When I arrived in Big Corn I immediately took a dislike to the look of the place and got on a boat to The Little Island. Bouncing over seven kilometres of stormy seas in a little boat with not enough ballast, finally arrived just before dusk, checked into a place to stay and met a nice couple also from England. The owners of the place I stayed in also owned the dive shop and Woz and Ellie who run the dive shop joined us for dinner when we discussed diving options. Then I had admired the view from my Cabana of a beautiful moonlit night over the reef before having an early night. I woke up for a beautiful sunrise and appreciated why they say that this is how the Caribbean used to be. The Little Island is only slightly developed for tourism, the only transport on the island except boats are a few push bikes and the general pace of life is very relaxed and the people friendly.

The diving I did over the next few days was very good and I got to see quite a range of fish including a number of eagle rays, many nurse sharks (about ten on one dive), barracuda, hogfish, cowfish, brittle stars, different crabs, lobster, and much, much more. On the night dive it was just Woz and I and the things there were very nice and mostly different to what was on show during the day. The phosphorescence was particularly stunning, when Woz and I turned off our torches the phosphorescence just hung in the water, some of it just spots of white light other bits in clusters. It felt like being in space, I have dived with phosphorescence before but it has always required agitation before it glowed, this stuff just shone. As it was at the end of the dive we swam back to the boat with lights off merely swimming by the light of the algae, quite a surreal experience that had the feeling of swimming through the milky way, all in all a great dive.

After five days of diving and relaxing on The Little Island I got the boat back to Big Corn, a horrendously incompetent captain, a crap boat and running out of fuel in the middle of the sea, did not make for a pleasant experience and also meant we were delayed a bit. I got back just in time to get on the plane back to Managua from where I got a bus straight up to Leon.

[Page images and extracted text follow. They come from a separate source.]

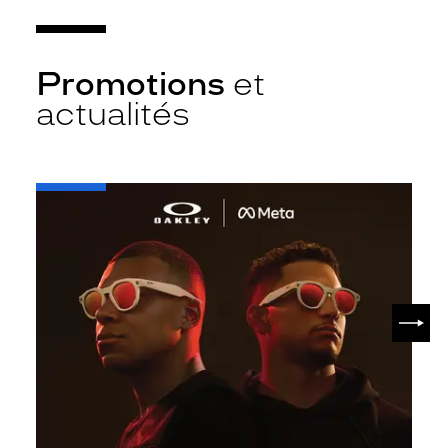
Promotions
et
actualités
-
Oakley
META
SUIV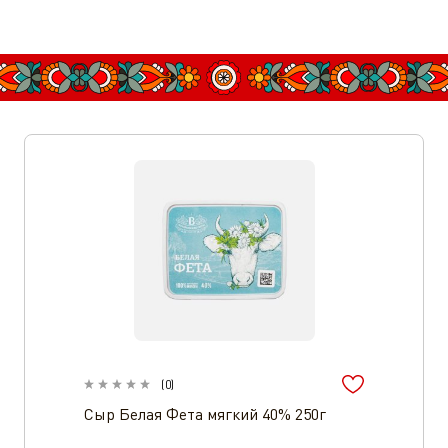
(
0
)
Сыр Белая Фета мягкий 40% 250г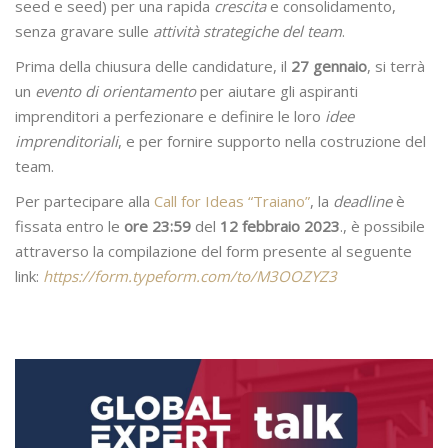
seed e seed) per una rapida
crescita
e consolidamento,
senza gravare sulle
attività strategiche del team
.
Prima della chiusura delle candidature, il
27 gennaio
, si terrà
un
evento di orientamento
per aiutare gli aspiranti
imprenditori a perfezionare e definire le loro
idee
imprenditoriali
, e per fornire supporto nella costruzione del
team.
Per partecipare alla
Call for Ideas “Traiano”
, la
deadline
è
fissata entro le
ore 23:59
del
12 febbraio
2023
., è possibile
attraverso la compilazione del form presente al seguente
link:
https://form.typeform.com/to/M3OOZYZ3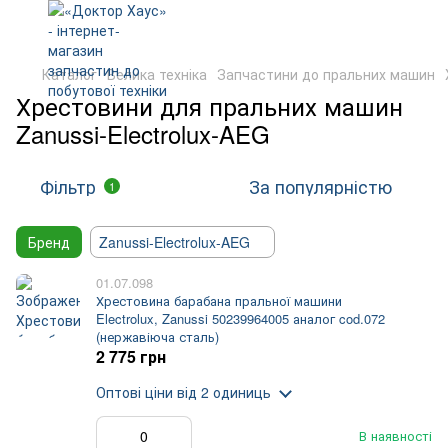
Каталог
Велика техніка
Запчастини до пральних машин
Хрестовини для пральних машин
Zanussi-Electrolux-AEG
Фільтр
За популярністю
1
Бренд
Zanussi-Electrolux-AEG
01.07.098
Хрестовина барабана пральної машини
Electrolux, Zanussi 50239964005 аналог cod.072
(нержавіюча сталь)
2 775 грн
Оптові ціни
від 2 одиниць
В наявності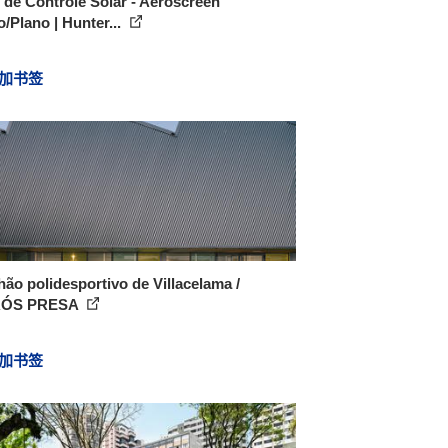
 de Controle Solar - Aeroscreen
/Plano | Hunter...
加书签
hão polidesportivo de Villacelama /
RÓS PRESA
加书签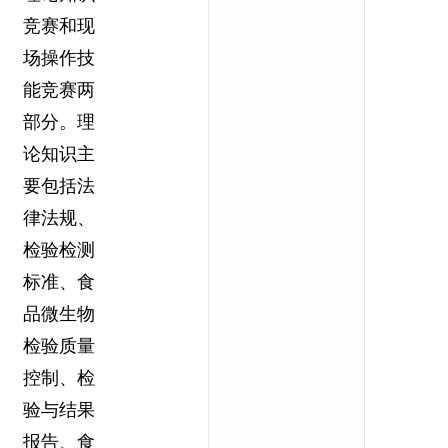
竞赛和现
场操作技
能竞赛两
部分。理
论知识主
要包括法
律法规、
检验检测
标准、食
品微生物
检验质量
控制、检
验与结果
报告、食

Leon is another pleasant colonial city with the largest cathedral in Central America. It is also where the countries leading intellectuals, scholars and poets have come from including Ruben Dario, described by Naruda as “The greatest poet in the Spanish language”. I visited the Ruben Dario museum which wasn’t particularly interesting and had a look around the colonial churches and buildings.

Now I’m still in Leon but am planning on getting a bus to the border with Honduras imminently.